Captiva Lake Investments, LLC v. Fidelity Nat. Title Ins. Co.
--- F.3d ---, 2018 WL 1076745 (8th Cir. Feb. 28, 2018)

The U.S. Court of Appeals for the Eighth Circuit reversed a $9 million verdict against Fidelity National Title Insurance Co. (Fidelity) for failing to defend a real estate developer against mechanics’ liens, determining that the trial judge misinterpreted the law on a policy exclusion, and Fidelity’s decision to litigate mechanics' lien claims and its refusal to settle them did not constitute “improper means” in seeking to further its own interests under Missouri law.
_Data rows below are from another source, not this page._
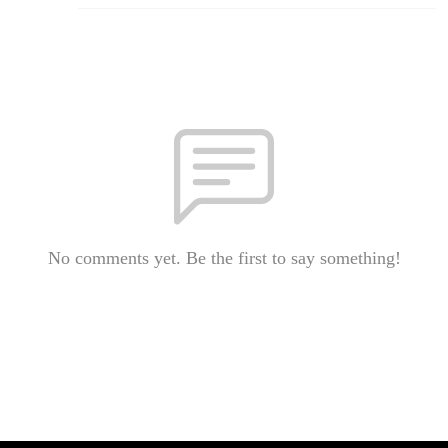
No comments yet. Be the first to say something!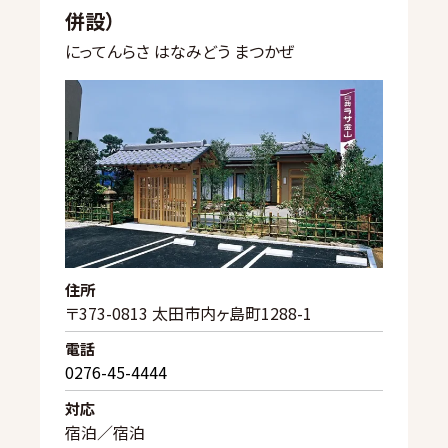
併設）
にってんらさ はなみどう まつかぜ
住所
〒373-0813 太田市内ヶ島町1288-1
電話
0276-45-4444
対応
宿泊／宿泊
National City Bank (NCB) wrote a loan to fund a marina project in Missouri and obtained the Fidelity title insurance policy with the loan. The marina project eventually failed, and Captiva bought the foreclosed property from NCB and inherited Fidelity’s policy. Captiva submitted claims to Fidelity for coverage for a number of mechanics’ liens, which Fidelity ultimately denied. Captiva filed suit, alleging that Fidelity stalled the case, resulting in the loss of a potential buyer of the property.

At trial, the district court precluded Fidelity from presenting to the jury testimony that NCB caused the mechanics’ liens to be filed by continuing to fund the project despite signs it was failing, therefore, excluding the liens from coverage. The jury concluded that Fidelity engaged in extended litigation of the mechanics’ liens for the purpose of supporting its denial of coverage. The appellate court said the district court incorrectly barred testimony that the liens fell under an exclusion for liens “created, suffered, assumed or agreed to” by the insured and improperly ruled that the exclusion only applied if Fidelity could show the liens were the result of intentional misconduct. The panel noted that, while “intentional conduct” is required for the exclusion to apply, “intentional misconduct” is not. “Under the appropriate standard, Fidelity was entitled to present to the jury its defense that National City had ‘created, suffered, assumed or agreed to’ the mechanics’ liens.”